Das Saarland will Testfeld für eines der ambitioniertesten Digitalprojekte der Bundesregierung werden: die sogenannte Deutschland-App. Wirtschaftsminister Jürgen Barke reist am 22. April nach Berlin, um im Ausschuss für Digitales und Staatsmodernisierung persönlich für das kleinste Flächenland als Pilotregion zu werben. Im Gepäck hat er einen konkreten Vorschlag – das Saarland soll den Anwendungsfall „Gründen in 24 Stunden“ erproben.
Die Deutschland-App ist als zentrales digitales Serviceportal des Bundes konzipiert. Staatliche Leistungen sollen darüber gebündelt und per Smartphone abrufbar sein, klassische Behördengänge langfristig weitgehend überflüssig werden. Für die Entwicklung sucht die Bundesregierung Regionen, die einzelne Funktionen im Praxisbetrieb testen. Genau hier sieht Barke eine Chance für das Saarland.

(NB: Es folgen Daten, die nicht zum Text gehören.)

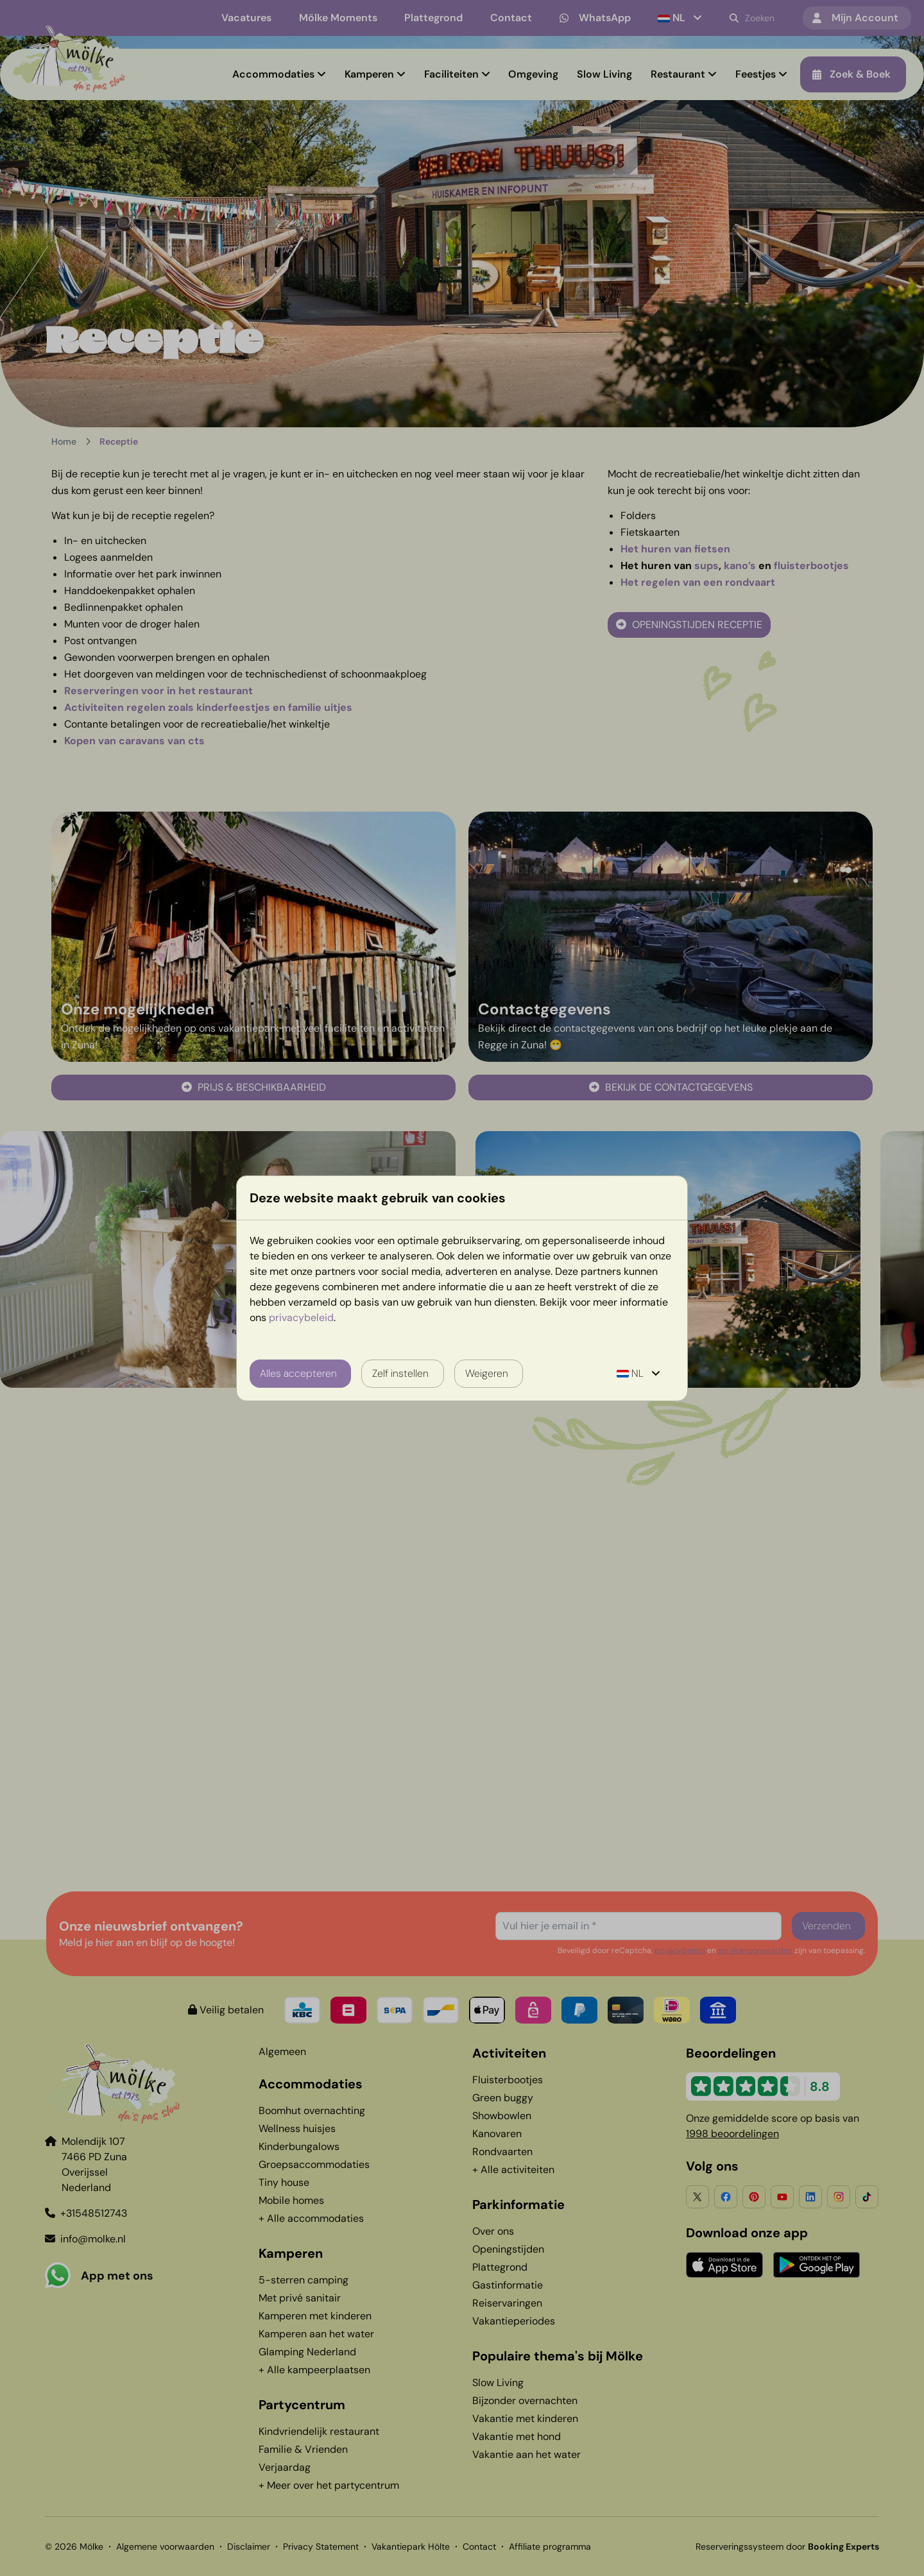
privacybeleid (301, 1317)
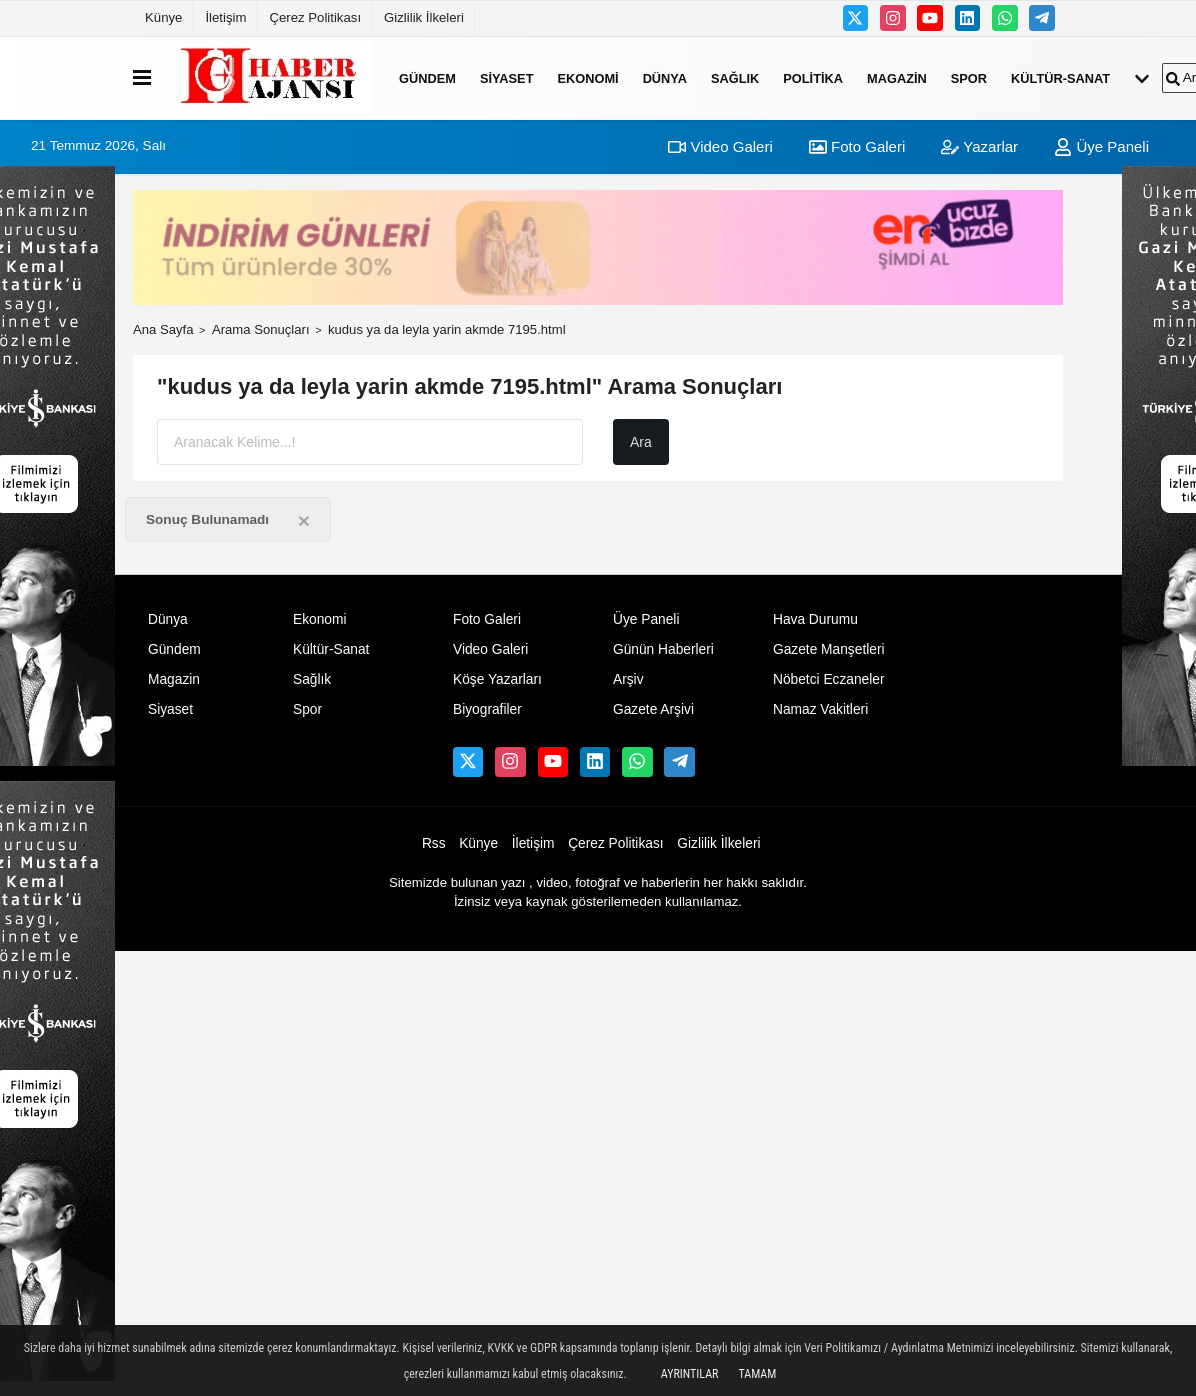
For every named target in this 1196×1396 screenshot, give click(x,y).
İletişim (225, 17)
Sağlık (735, 77)
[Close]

„Das Saarland ist als Pilotregion für die Deutschland-App prädestiniert“, sagte der Minister. Als kleines, gut vernetztes Bundesland mit kurzen Entscheidungswegen könne man innovative digitale Lösungen besonders schnell erproben. „Zugleich werden wir als Standort für Start-ups und Gründungen immer erfolgreicher. Mit der Initiative ‚Gründen in 24 Stunden‘ wollen wir zusätzliche Dynamik und Innovationskraft entfalten“, so Barke weiter.
Hinter dem Konzept „Gründen in 24 Stunden“ steckt die Idee, eine komplette Unternehmensgründung innerhalb eines einzigen Tages digital abzuwickeln. Dafür müssten bestehende Verfahren grundlegend umgebaut und Abläufe vollständig automatisiert werden. Ein zentrales Element: Daten sollen künftig nur noch ein einziges Mal erfasst und anschließend behördenübergreifend genutzt werden können. Das würde nicht nur Gründerinnen und Gründern Zeit sparen, sondern auch den Verwaltungsapparat entlasten.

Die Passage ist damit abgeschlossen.